Feb 14 2018
Imagine producing a material for the digital information highway that enables a fast lane of laser light, which zips data across the conventional silicon chips.
Now, a multi-institutional team of researchers has made major enhancements to a novel kind of laser – a semiconducting device that can be injected with light, which is equivalent to injecting an electrical current. The study was headed by University of Arkansas engineering professor Shui-Qing “Fisher” Yu and a renowned Arkansas semiconductor equipment manufacturer.
Made of germanium tin grown on silicon substrates, the “optically pumped” laser could result in faster micro-processing speed at a relatively lower cost.
The latest findings have been reported in the journal of the American Chemical Society, ACS Photonics which showed that the most recent version of this type of laser can cover a broader wavelength range – from 2 to 3 micrometers, whilst employing a higher operation temperature – 180 Kelvin, or minus 135 Fahrenheit – and lower lasing threshold which means power consumption is less.
As a promising semiconducting material, the germanium alloy can be easily incorporated into electronic circuits, like those found in sensors and computer chips. The material could make it possible to develop compact, lightweight, low-cost, and low-power consuming electronic components that utilize light for sensing and information transmission.
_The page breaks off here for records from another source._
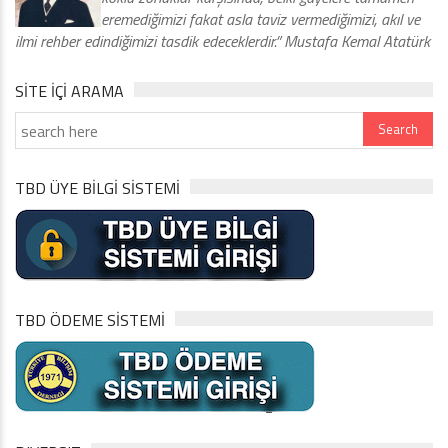
eremediğimizi fakat asla taviz vermediğimizi, akıl ve
ilmi rehber edindiğimizi tasdik edeceklerdir.” Mustafa Kemal Atatürk
SITE IÇI ARAMA
TBD ÜYE BİLGİ SİSTEMİ
TBD ÖDEME SİSTEMİ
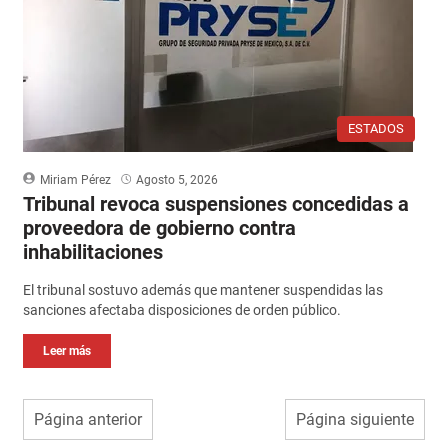
ESTADOS
Miriam Pérez
Agosto 5, 2026
Tribunal revoca suspensiones concedidas a
proveedora de gobierno contra
inhabilitaciones
El tribunal sostuvo además que mantener suspendidas las
sanciones afectaba disposiciones de orden público.
Leer más
Página anterior
Página siguiente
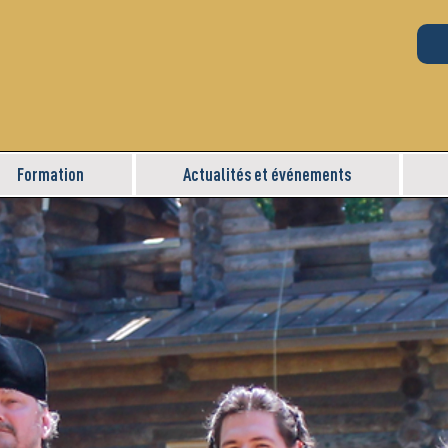
Formation
Actualités et événements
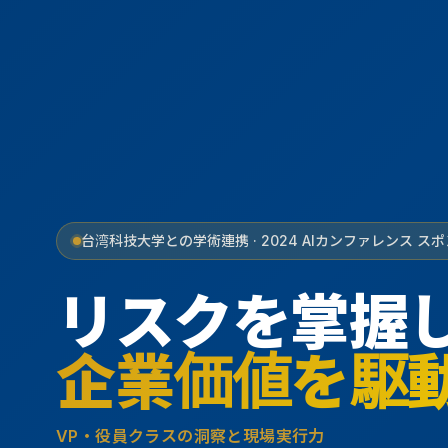
台湾科技大学との学術連携 · 2024 AIカンファレンス ス
リスクを掌握
企業価値を駆
VP・役員クラスの洞察と現場実行力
Silicon, the traditional semiconductor for computer chips, cannot efficiently harness light. In contrast, germanium tin can do so efficiently. Over the past few years, engineers and materials scientists, including Yu and a number of his colleagues on this project, have concentrated on growing germanium tin on silicon substrates to construct an optoelectronics “superchip” that is capable of transmitting data much faster than present-day chips.
Yu and his co-workers reported the development of their first-generation, optically pumped laser in 2016. To do this, they first achieved a lasing operations temperature up to 110 Kelvin. The latest temperature attained by their laser is 180 Kelvin or minus 135 degrees Fahrenheit, the highest reported so far for a germanium tin laser.
Yu said that the broader wavelength range allows for possibly more capacity to transmit data. Higher operating temperatures and lower lasing thresholds means that there is less power consumption, which, in turn, reduces costs and aids with design simplicity. According to Yu, these enhancements suggest that the device is one step closer to practical applications.
Yu credited the excellent laser performance to exclusive epitaxial growth techniques that were developed by the scientists based on recently discovered techniques of growing the material. Epitaxy refers to the process of depositing wafers, or layers, of semiconducting materials onto a crystalline substrate.
“The results reported in this work show a major advance toward laser sources for integrated photonics,” Yu said.
Yu and his academic coworkers at the University of Arkansas at Pine Bluff, Dartmouth College in New Hampshire, Wilkes University in Pennsylvania, and the University of Massachusetts Boston partnered with Arktonics LLC, an Arkansas-based startup company which is a top semiconductor equipment manufacturer.
The Air Force Small Business Innovation Research program, the National Science Foundation, and the Air Force Office of Scientific Research supported the work.